Esse ethos esperançoso defendido pelo dramaturgo está alinhado com a perspectiva que Rejane Faria vislumbra e propõe para a personagem. A atriz, aliás, é só elogios à atuação de Giulietta Masina no premiado longa de Frederico Fellini. “Eu fico, assim, impressionada com a força e leveza que ela empresta à personagem. É uma interpretação muito inspiradora e um papel muito esperançoso”, comenta sobre Cabíria, uma italiana que se prostitui por necessidade e, embora viva diversos dissabores, sendo vítima de exploração e violências, mantém viva sua esperança por dias melhores e sua capacidade de sonhar.
“Trago muito disso para a minha Cabíria. Ela também vive diversas desilusões, mas, mesmo assim, não deixa de, o tempo inteiro, estar observando quem pode estar com ela nessa busca por uma vida melhor”, examina. Para ela, a questão fica ainda mais em evidência no contexto de um mundo pautado pelo imediatista – “em que tudo se desfaz tão rapidamente”, diz. “Em meio a essa lógica, ela se insurge, revisitando um jeito de olhar o mundo que até conhecemos, mas que perdemos em algum momento”, provoca.
Paralelos
Embora reconheça que a distância temporal imponha um contexto diverso entre o filme, de 1957, e a peça, que estreia quase 70 anos depois, Germano Melo vê paralelos entre as realidades de então e o momento político e social atual. “Se, naquela época, se vivia o pós-Guerra e os impactos da ascensão de regimes fascistas, agora, voltamos a atravessar um momento difícil, com a extrema-direita voltando a emergir diante da decadência do sistema capitalista. Se o longa veio no rastro de destruição e desesperança dos conflitos globais, agora voltamos a conviver com notícias de guerras e lidamos com as consequências da crise climática”, compara.

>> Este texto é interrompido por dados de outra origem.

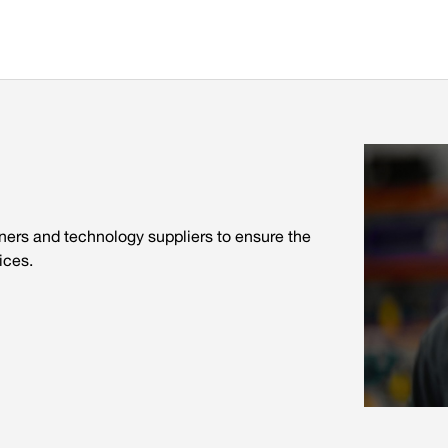
tners and technology suppliers to ensure the
ices.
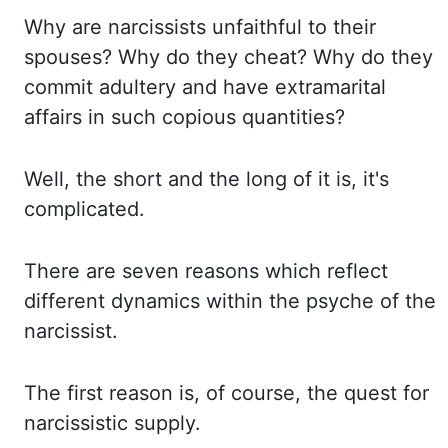
Why are narcissists unfaithful to their
spouses? Why do they cheat? Why do they
commit adultery
and have extramarital
affairs in such copious quantities?
Well, the short and the long of
it is, it's
complicated.
There are seven reasons which reflect
different dynamics within the
psyche of the
narcissist.
The first reason is, of course, the quest for
narcissistic supply.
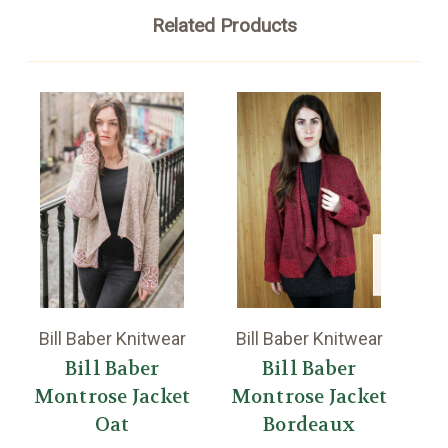
Related Products
Bill Baber Knitwear
Bill Baber Knitwear
Bi
Bill Baber
Bill Baber
Montrose Jacket
Montrose Jacket
Oat
Bordeaux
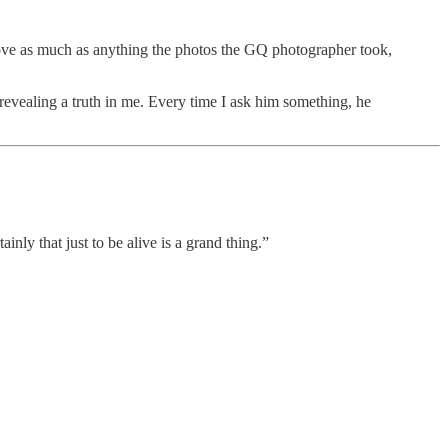
 love as much as anything the photos the GQ photographer took,
s revealing a truth in me. Every time I ask him something, he
ainly that just to be alive is a grand thing.”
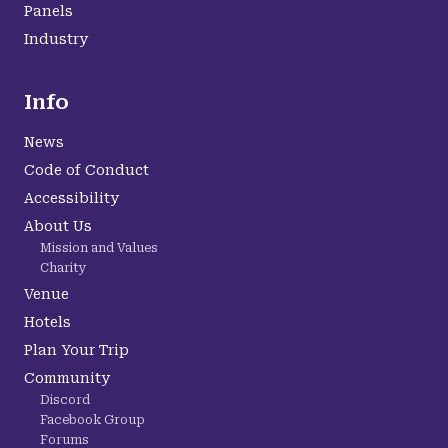
Panels
Industry
Info
News
Code of Conduct
Accessibility
About Us
Mission and Values
Charity
Venue
Hotels
Plan Your Trip
Community
Discord
Facebook Group
Forums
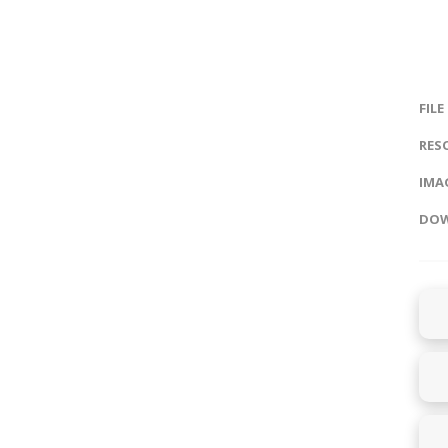
FILE
RES
IMAG
DOW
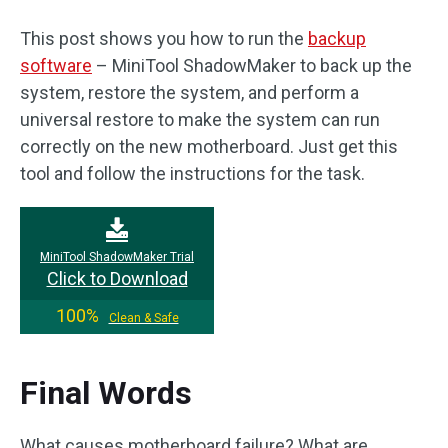
This post shows you how to run the
backup
software
– MiniTool ShadowMaker to back up the
system, restore the system, and perform a
universal restore to make the system can run
correctly on the new motherboard. Just get this
tool and follow the instructions for the task.
MiniTool ShadowMaker Trial
Click to Download
100%
Clean & Safe
Final Words
What causes motherboard failure? What are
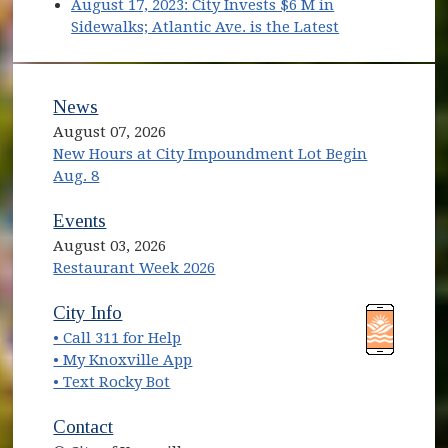
(opens in new window)
(opens in new window)
August 17, 2023: City Invests $6 M in
(opens in new
Sidewalks; Atlantic Ave. is the Latest
News
August 07, 2026
New Hours at City Impoundment Lot Begin
Aug. 8
Events
August 03, 2026
Restaurant Week 2026
(opens in new window)
(opens in new window)
City Info
• Call 311 for Help
(opens in new window)
• My Knoxville App
• Text Rocky Bot
Contact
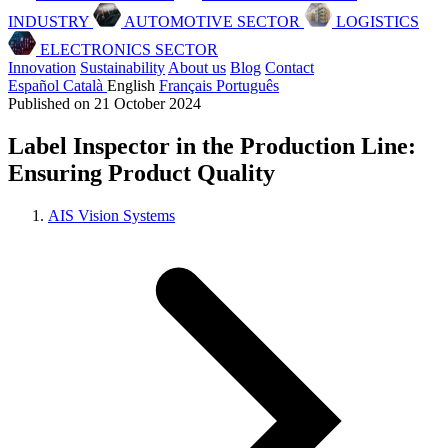
INDUSTRY
AUTOMOTIVE SECTOR
LOGISTICS
ELECTRONICS SECTOR
Innovation
Sustainability
About us
Blog
Contact
Español
Català
English
Français
Português
Published on 21 October 2024
Label Inspector in the Production Line:
Ensuring Product Quality
AIS Vision Systems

É diante desse horizonte de incerteza, que coloca não só o sentimento de humanidade como a própria civilização em xeque, que o dramaturgo imaginou a personagem. “Ela surge como essa fagulha de esperança e nos provoca, nos fazendo pensar se ainda existe bondade entre nós”, indica ele, que arremata: “Talvez, aquele mundo que o Fellini mostrava no filme esteja, hoje, até mais aceleradamente doente. E a Cabíria, com seu próprio ritmo, surge se opondo a essa lógica, surge como expressão de nossa condição mais humana, nos lembrando que só um olhar de esperança nos permitirá continuar lutando por um mundo melhor”.
SERVIÇO:
O quê. Espetáculo “Luz e Neblina” com o grupo Quatroloscinco, dramaturgia de Germano Melo e direção de Ricardo Alves Jr. Obra livremente inspirada em “Noites de Cabíria”, de Frederico Fellini.
Quando. Nesta quarta-feira (3), às 20h
Onde. Grande Teatro Cemig do Palácio das Artes (av. Afonso Pena, 1.537, centro)
Quanto. Entrada gratuita, com retirada de ingressos a partir de 12h desta quarta, exclusivamente na bilheteria local. Será disponibilizado apenas um par de ingressos por pessoa, sem lugar marcado.